Recorded data

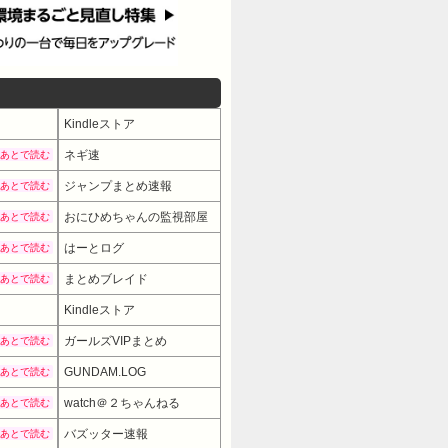
Kindleストア
ネギ速
あとで読む
ジャンプまとめ速報
あとで読む
おにひめちゃんの監視部屋
あとで読む
はーとログ
あとで読む
まとめブレイド
あとで読む
Kindleストア
ガールズVIPまとめ
あとで読む
GUNDAM.LOG
あとで読む
watch＠２ちゃんねる
あとで読む
バズッター速報
あとで読む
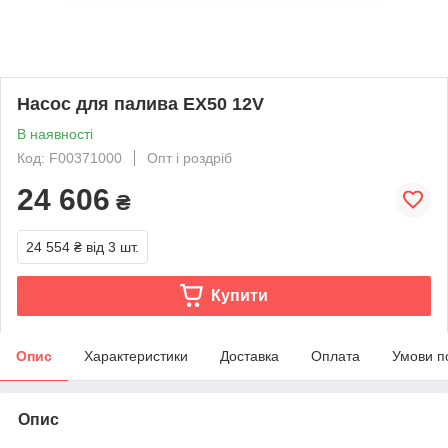
Насос для палива EX50 12V
В наявності
Код: F00371000
Опт і роздріб
24 606
₴
24 554 ₴
від 3 шт.
Купити
Опис
Характеристики
Доставка
Оплата
Умови п
Опис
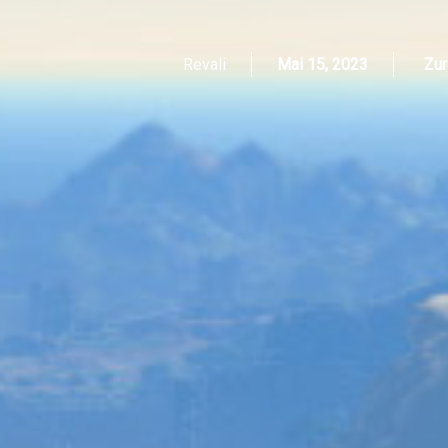
Revali
Mai 15, 2023
Zur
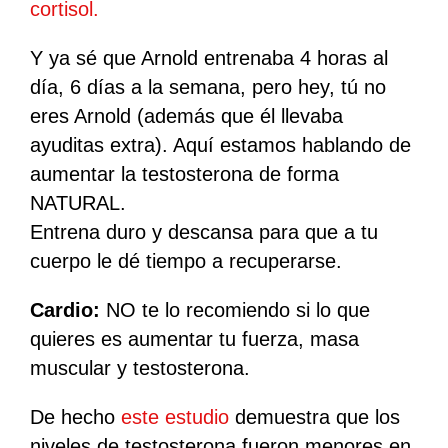
cortisol.
Y ya sé que Arnold entrenaba 4 horas al
día, 6 días a la semana, pero hey, tú no
eres Arnold (además que él llevaba
ayuditas extra). Aquí estamos hablando de
aumentar la testosterona de forma
NATURAL.
Entrena duro y descansa para que a tu
cuerpo le dé tiempo a recuperarse.
Cardio
:
NO te lo recomiendo si lo que
quieres es aumentar tu fuerza, masa
muscular y testosterona.
De hecho
este estudio
demuestra que los
niveles de testosterona fueron menores en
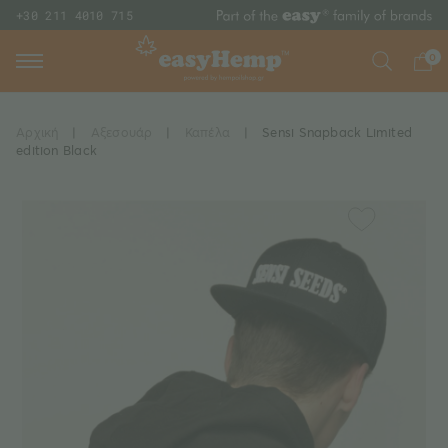
+30 211 4010 715
0
Αρχική
|
Αξεσουάρ
|
Καπέλα
|
Sensi Snapback Limited
edition Black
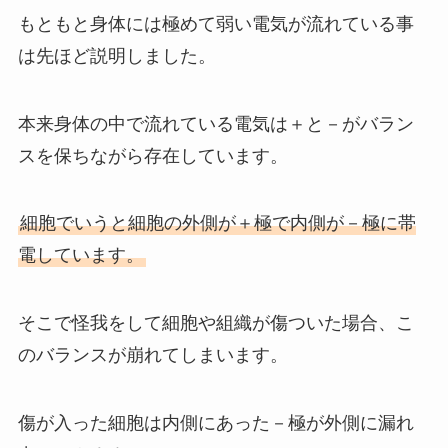
もともと身体には極めて弱い電気が流れている事
は先ほど説明しました。
本来身体の中で流れている電気は＋と－がバラン
スを保ちながら存在しています。
細胞でいうと細胞の外側が＋極で内側が－極に帯
電しています。
そこで怪我をして細胞や組織が傷ついた場合、こ
のバランスが崩れてしまいます。
傷が入った細胞は内側にあった－極が外側に漏れ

Problem description:
This exercise needs every entry retyped exactly, with the pictures removed.

Exercise result:
Kindleストア
ネギ速
あとで読む
ジャンプまとめ速報
あとで読む
おにひめちゃんの監視部屋
あとで読む
はーとログ
あとで読む
まとめブレイド
あとで読む
Kindleストア
ガールズVIPまとめ
あとで読む
GUNDAM.LOG
あとで読む
watch＠２ちゃんねる
あとで読む
バズッター速報
あとで読む
Насос для палива EX50 12V
В наявності
Код: F00371000
Опт і роздріб
24 606
₴
24 554 ₴
від 3 шт.
Купити
Опис
Характеристики
Доставка
Оплата
Умови п
Опис
Revali
Mai 15, 2023
Zur
cortisol.
Y ya sé que Arnold entrenaba 4 horas al
día, 6 días a la semana, pero hey, tú no
eres Arnold (además que él llevaba
ayuditas extra). Aquí estamos hablando de
aumentar la testosterona de forma
NATURAL.
Entrena duro y descansa para que a tu
cuerpo le dé tiempo a recuperarse.
Cardio
:
NO te lo recomiendo si lo que
quieres es aumentar tu fuerza, masa
muscular y testosterona.
De hecho
este estudio
demuestra que los
niveles de testosterona fueron menores en
+30 211 4010 715
0
Αρχική
|
Αξεσουάρ
|
Καπέλα
|
Sensi Snapback Limited
edition Black
もともと身体には極めて弱い電気が流れている事
は先ほど説明しました。
本来身体の中で流れている電気は＋と－がバラン
スを保ちながら存在しています。
細胞でいうと細胞の外側が＋極で内側が－極に帯
電しています。
そこで怪我をして細胞や組織が傷ついた場合、こ
のバランスが崩れてしまいます。
傷が入った細胞は内側にあった－極が外側に漏れ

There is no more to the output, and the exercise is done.